(SOURCE MATERIAL)

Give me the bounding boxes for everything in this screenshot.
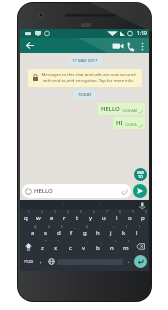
button[interactable]: Attach (121, 188, 128, 195)
button[interactable]: * (36, 239, 49, 254)
staticText: 12:38 AM (122, 108, 137, 113)
staticText: 9 (132, 210, 134, 214)
button[interactable]: ; (91, 239, 105, 254)
staticText: 2 (41, 210, 43, 214)
staticText: 12:39 A (125, 122, 137, 127)
button[interactable]: ) (130, 224, 143, 239)
staticText: b (96, 244, 100, 252)
button[interactable]: : (77, 239, 91, 254)
staticText: u (102, 214, 106, 222)
button[interactable]: HI (113, 117, 145, 129)
button[interactable]: Messages to this chat and calls are now … (28, 69, 142, 87)
button[interactable]: , (36, 254, 46, 269)
button[interactable]: ! (105, 239, 119, 254)
staticText: ! (115, 240, 116, 244)
button[interactable]: ( (117, 224, 130, 239)
staticText: 4 (67, 210, 69, 214)
button[interactable]: Shift (21, 239, 36, 254)
staticText: ; (101, 240, 102, 244)
staticText: TODAY (78, 92, 92, 98)
button[interactable]: Change language (46, 254, 57, 269)
button[interactable]: HELLO (98, 103, 145, 115)
button[interactable]: ?123 (22, 254, 36, 269)
staticText: HELLO (34, 187, 53, 195)
button[interactable]: ? (119, 239, 133, 254)
button[interactable]: Backspace (133, 239, 148, 254)
button[interactable]: 0 (136, 209, 149, 224)
button[interactable]: & (78, 224, 91, 239)
staticText: ' (73, 240, 74, 244)
staticText: f (70, 229, 73, 237)
button[interactable]: # (39, 224, 52, 239)
staticText: 1 (28, 210, 30, 214)
button[interactable]: " (49, 239, 63, 254)
staticText: * (45, 240, 47, 244)
button[interactable]: 3 (45, 209, 58, 224)
button[interactable]: More options (137, 41, 148, 52)
staticText: , (40, 258, 42, 265)
button[interactable]: - (91, 224, 104, 239)
button[interactable]: @ (26, 224, 39, 239)
staticText: g (83, 229, 87, 237)
staticText: _ (74, 225, 76, 229)
staticText: + (113, 225, 115, 229)
staticText: Messages to this chat and calls are now … (39, 72, 138, 84)
button[interactable]: 1 (20, 209, 32, 224)
staticText: l (136, 229, 138, 237)
staticText: r (63, 214, 66, 222)
staticText: . (128, 258, 130, 265)
button[interactable]: 4 (58, 209, 71, 224)
staticText: ? (128, 240, 130, 244)
staticText: x (54, 244, 58, 252)
button[interactable]: Send (133, 184, 147, 198)
button[interactable]: . (123, 254, 134, 269)
staticText: v (82, 244, 86, 252)
staticText: w (36, 214, 41, 222)
button[interactable]: Back (22, 39, 35, 52)
staticText: # (48, 225, 50, 229)
button[interactable]: + (104, 224, 117, 239)
button[interactable]: Enter (134, 255, 147, 268)
staticText: ) (139, 225, 140, 229)
button[interactable]: Call (123, 39, 137, 53)
staticText: d (57, 229, 61, 237)
button[interactable]: $ (52, 224, 65, 239)
button[interactable]: HELLO (22, 184, 131, 198)
staticText: : (87, 240, 88, 244)
staticText: q (24, 214, 28, 222)
staticText: z (41, 244, 44, 252)
staticText: 3 (54, 210, 56, 214)
button[interactable]: 6 (84, 209, 97, 224)
staticText: 17 MAY 2017 (72, 58, 98, 64)
staticText: 8 (119, 210, 121, 214)
staticText: m (123, 244, 129, 252)
staticText: 0 (145, 210, 147, 214)
staticText: ( (126, 225, 127, 229)
button[interactable]: _ (65, 224, 78, 239)
staticText: 5 (80, 210, 82, 214)
staticText: j (110, 229, 112, 237)
staticText: a (31, 229, 35, 237)
staticText: p (141, 214, 145, 222)
staticText: 1:19 (137, 30, 147, 37)
staticText: $ (61, 225, 63, 229)
staticText: y (89, 214, 93, 222)
staticText: " (58, 240, 60, 244)
staticText: o (128, 214, 132, 222)
button[interactable]: 5 (71, 209, 84, 224)
staticText: HI (116, 119, 123, 127)
staticText: HELLO (101, 105, 120, 113)
staticText: e (50, 214, 54, 222)
staticText: i (116, 214, 118, 222)
staticText: - (100, 225, 101, 229)
button[interactable]: ' (63, 239, 77, 254)
button[interactable]: 2 (32, 209, 45, 224)
button[interactable]: Video call (109, 39, 123, 53)
button[interactable]: Scroll to bottom (134, 168, 147, 181)
button[interactable]: 9 (123, 209, 136, 224)
staticText: 6 (93, 210, 95, 214)
button[interactable]: 8 (110, 209, 123, 224)
button[interactable]: 7 (97, 209, 110, 224)
staticText: t (76, 214, 79, 222)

(End SOURCE MATERIAL)

* TASK GOAL
A verbatim transcription of the listing is expected, with no pictures included.

* EXERCISE RESULT
Give me the bounding boxes for everything in this screenshot.
button[interactable]: Attach (121, 188, 128, 195)
button[interactable]: * (36, 239, 49, 254)
staticText: 12:38 AM (122, 108, 137, 113)
staticText: 9 (132, 210, 134, 214)
button[interactable]: ; (91, 239, 105, 254)
staticText: 2 (41, 210, 43, 214)
staticText: 12:39 A (125, 122, 137, 127)
button[interactable]: ) (130, 224, 143, 239)
staticText: b (96, 244, 100, 252)
button[interactable]: : (77, 239, 91, 254)
staticText: u (102, 214, 106, 222)
button[interactable]: HI (113, 117, 145, 129)
button[interactable]: Messages to this chat and calls are now … (28, 69, 142, 87)
button[interactable]: , (36, 254, 46, 269)
button[interactable]: ! (105, 239, 119, 254)
staticText: ! (115, 240, 116, 244)
button[interactable]: ( (117, 224, 130, 239)
staticText: 4 (67, 210, 69, 214)
button[interactable]: Shift (21, 239, 36, 254)
staticText: ; (101, 240, 102, 244)
staticText: TODAY (78, 92, 92, 98)
button[interactable]: Change language (46, 254, 57, 269)
button[interactable]: HELLO (98, 103, 145, 115)
button[interactable]: ?123 (22, 254, 36, 269)
staticText: HELLO (34, 187, 53, 195)
button[interactable]: ? (119, 239, 133, 254)
button[interactable]: Backspace (133, 239, 148, 254)
button[interactable]: 0 (136, 209, 149, 224)
button[interactable]: & (78, 224, 91, 239)
staticText: ' (73, 240, 74, 244)
staticText: f (70, 229, 73, 237)
button[interactable]: # (39, 224, 52, 239)
staticText: 1 (28, 210, 30, 214)
button[interactable]: " (49, 239, 63, 254)
staticText: * (45, 240, 47, 244)
button[interactable]: 3 (45, 209, 58, 224)
button[interactable]: More options (137, 41, 148, 52)
staticText: , (40, 258, 42, 265)
button[interactable]: - (91, 224, 104, 239)
button[interactable]: @ (26, 224, 39, 239)
staticText: g (83, 229, 87, 237)
staticText: _ (74, 225, 76, 229)
staticText: + (113, 225, 115, 229)
staticText: Messages to this chat and calls are now … (39, 72, 138, 84)
button[interactable]: 1 (20, 209, 32, 224)
staticText: l (136, 229, 138, 237)
staticText: r (63, 214, 66, 222)
staticText: . (128, 258, 130, 265)
button[interactable]: 4 (58, 209, 71, 224)
staticText: ? (128, 240, 130, 244)
staticText: x (54, 244, 58, 252)
button[interactable]: Send (133, 184, 147, 198)
button[interactable]: . (123, 254, 134, 269)
staticText: v (82, 244, 86, 252)
staticText: w (36, 214, 41, 222)
button[interactable]: Back (22, 39, 35, 52)
staticText: # (48, 225, 50, 229)
button[interactable]: + (104, 224, 117, 239)
button[interactable]: Enter (134, 255, 147, 268)
staticText: ) (139, 225, 140, 229)
button[interactable]: Call (123, 39, 137, 53)
staticText: d (57, 229, 61, 237)
button[interactable]: $ (52, 224, 65, 239)
button[interactable]: HELLO (22, 184, 131, 198)
staticText: : (87, 240, 88, 244)
staticText: q (24, 214, 28, 222)
staticText: z (41, 244, 44, 252)
staticText: 3 (54, 210, 56, 214)
button[interactable]: 6 (84, 209, 97, 224)
staticText: 17 MAY 2017 (72, 58, 98, 64)
staticText: 8 (119, 210, 121, 214)
staticText: m (123, 244, 129, 252)
staticText: 0 (145, 210, 147, 214)
staticText: ( (126, 225, 127, 229)
button[interactable]: _ (65, 224, 78, 239)
staticText: 5 (80, 210, 82, 214)
staticText: j (110, 229, 112, 237)
staticText: a (31, 229, 35, 237)
staticText: p (141, 214, 145, 222)
staticText: 1:19 (137, 30, 147, 37)
staticText: $ (61, 225, 63, 229)
staticText: y (89, 214, 93, 222)
staticText: " (58, 240, 60, 244)
staticText: o (128, 214, 132, 222)
button[interactable]: 5 (71, 209, 84, 224)
staticText: HI (116, 119, 123, 127)
staticText: HELLO (101, 105, 120, 113)
staticText: e (50, 214, 54, 222)
staticText: i (116, 214, 118, 222)
staticText: - (100, 225, 101, 229)
button[interactable]: ' (63, 239, 77, 254)
button[interactable]: 2 (32, 209, 45, 224)
button[interactable]: Video call (109, 39, 123, 53)
button[interactable]: Scroll to bottom (134, 168, 147, 181)
button[interactable]: 9 (123, 209, 136, 224)
staticText: 6 (93, 210, 95, 214)
button[interactable]: 8 (110, 209, 123, 224)
button[interactable]: 7 (97, 209, 110, 224)
staticText: t (76, 214, 79, 222)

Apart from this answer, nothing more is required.